Kagamuga Airport closed as locals protest

National, Normal


MT Hagen’s Kagamuga Airport was closed for three hours yesterday morning as locals demanded an explanation from police over an alleged unlawful shooting and wounding of a young man.
All flights in and out of the province were delayed resulting in travellers booked for morning flights being left stranded at the airport, as the Yamka Pepka tribesmen, who are customary landowners to the airport area, held their peaceful protest.
The control tower and the two main gates were shut from 7am to 10am as the locals petitioned the police, but were later reopened when police said they would address the matter.
They have given the state a K1.5 million compensation demand, among others presented in the petition, which have to be met in two weeks time.
The locals have threatened to shut down the airport indefinitely if the government does not respond favourably to their petition within the 14-day period.
Being the major regional airport, flight schedules were reportedly affected as chartered flights to Porgera gold mine and the liquefied natural gas project also operate from Kagamuga.

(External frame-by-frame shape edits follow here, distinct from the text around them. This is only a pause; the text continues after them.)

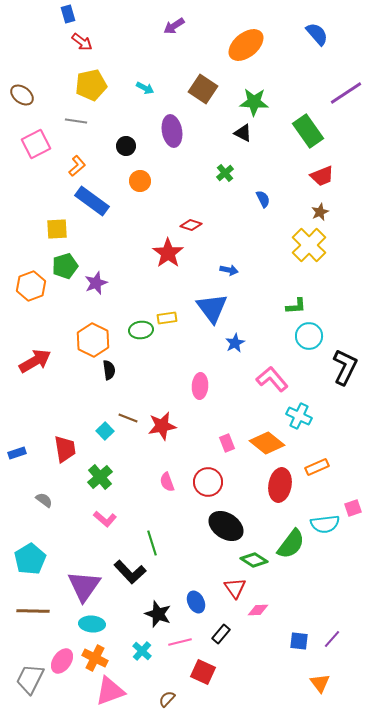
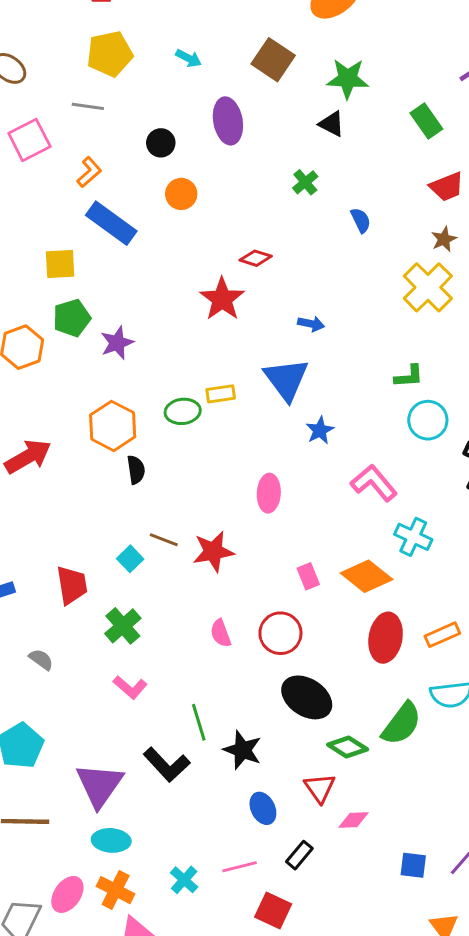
green rectangle: (308, 131) -> (426, 121), size x0.7
orange rectangle: (317, 467) -> (442, 635), moved
black star: (158, 614) -> (243, 750), moved

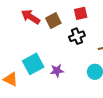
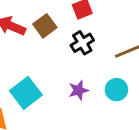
purple star: (57, 71) -> (78, 90), moved

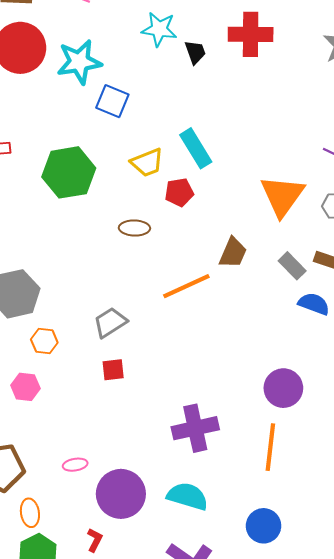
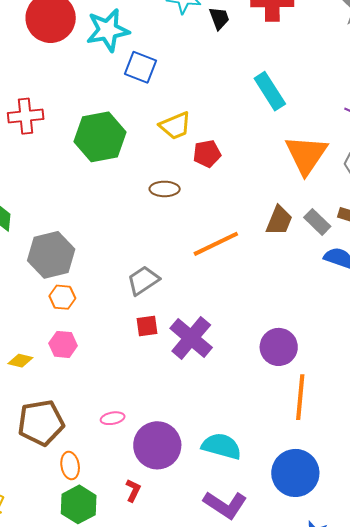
cyan rectangle: (196, 148) -> (270, 91), moved
brown trapezoid: (233, 253) -> (279, 220), moved
orange hexagon: (44, 341) -> (62, 297), moved
purple circle: (283, 388) -> (279, 347), moved
purple cross: (195, 428) -> (191, 338), moved, turned -36
blue circle: (264, 526) -> (295, 473), size x1.4

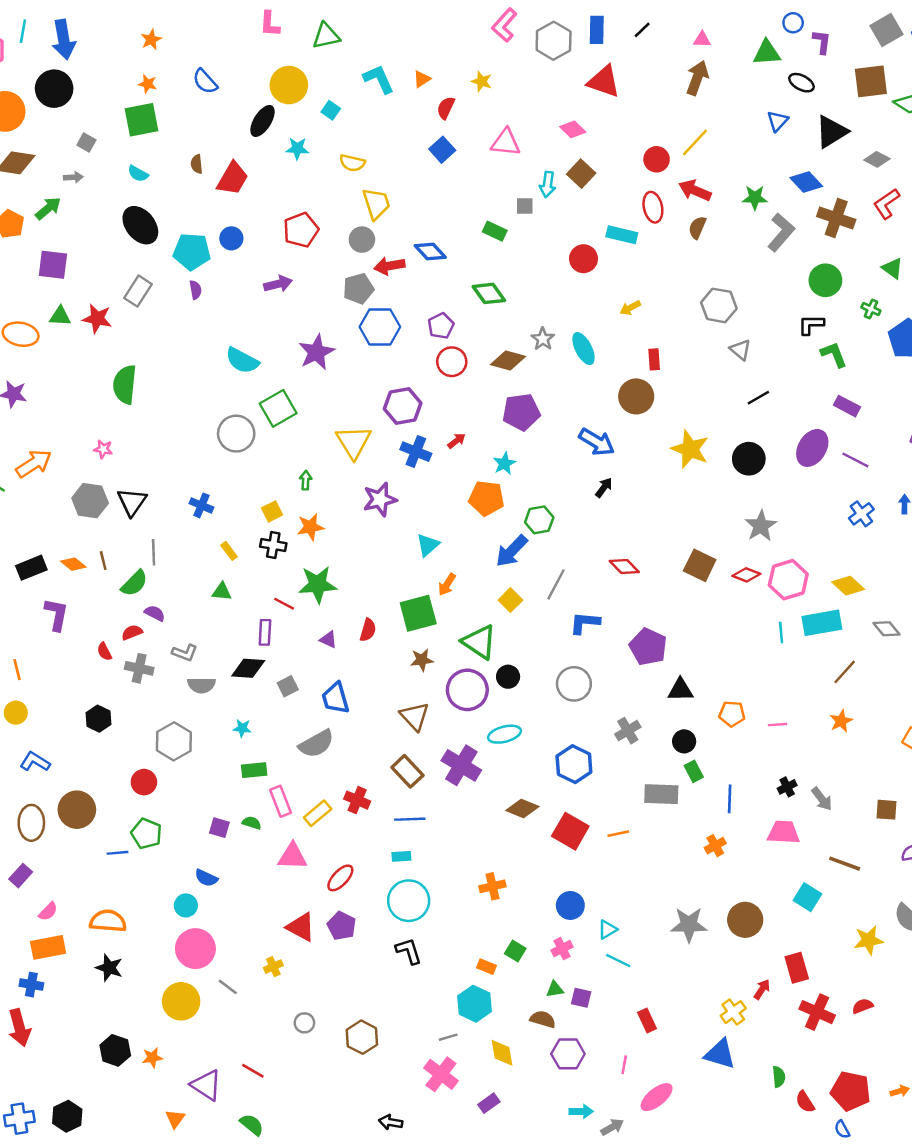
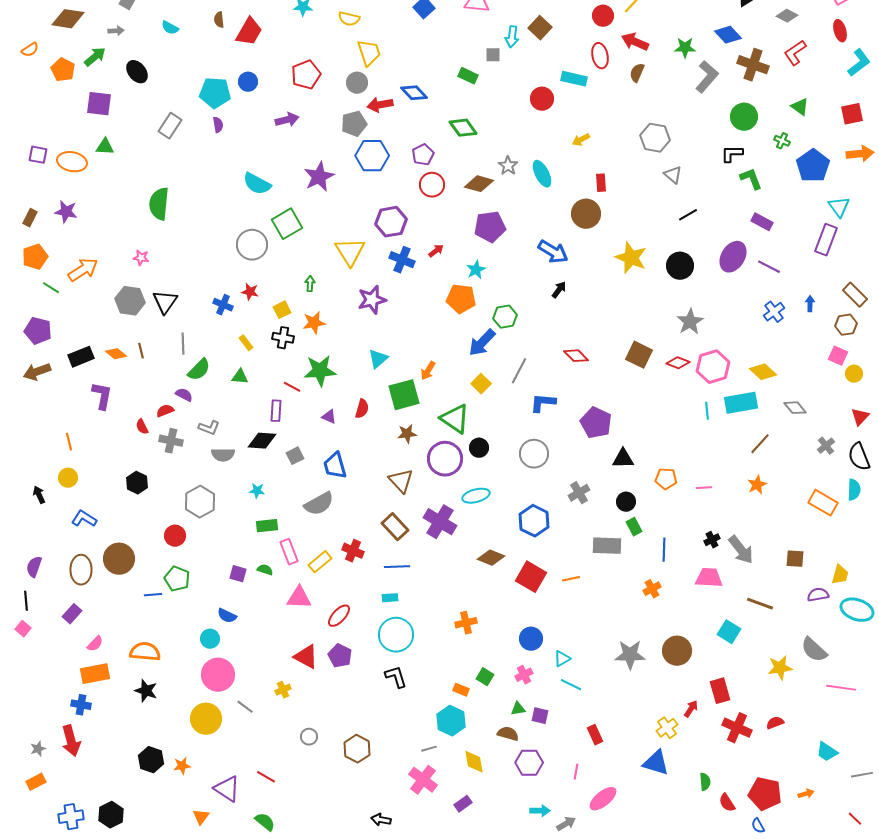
black ellipse: (140, 225) -> (137, 72), moved, size x0.7
red star: (97, 319) -> (250, 292), moved, size x0.7
cyan triangle: (428, 545) -> (378, 359), moved
green semicircle: (134, 583) -> (199, 370), moved
gray arrow: (822, 799) -> (741, 550), size x1.4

The protest followed an incident last Friday where police allegedly shot and wounded James Paraka,19, from the Yamka tribe at the airport.
Paraka was in the company of his tribesmen who had been involved in a stone fight with Engans living near the airport after an Engan man allegedly attempted to rape a local woman.
The fight started on the main highway near the provincial education office, about 1km from the airport, when the Engans failed to properly compensate the woman’s people.
 The fight spilled to the airport and attracted members of the police force who were awaiting the arrival of the Prime Minister Sir Michael Somare to officiate the launching of the Mt Hagen city redevelopment plan.
Paraka, while being chased by police, had reportedly put his hands up to surrender but was shot on his left palm and right shoulder andwas admitted to the Mt Hagen General Hospital.
Through the petition, the locals demanded that the state pay K1.5 million compensation, which would also cater for future expenses.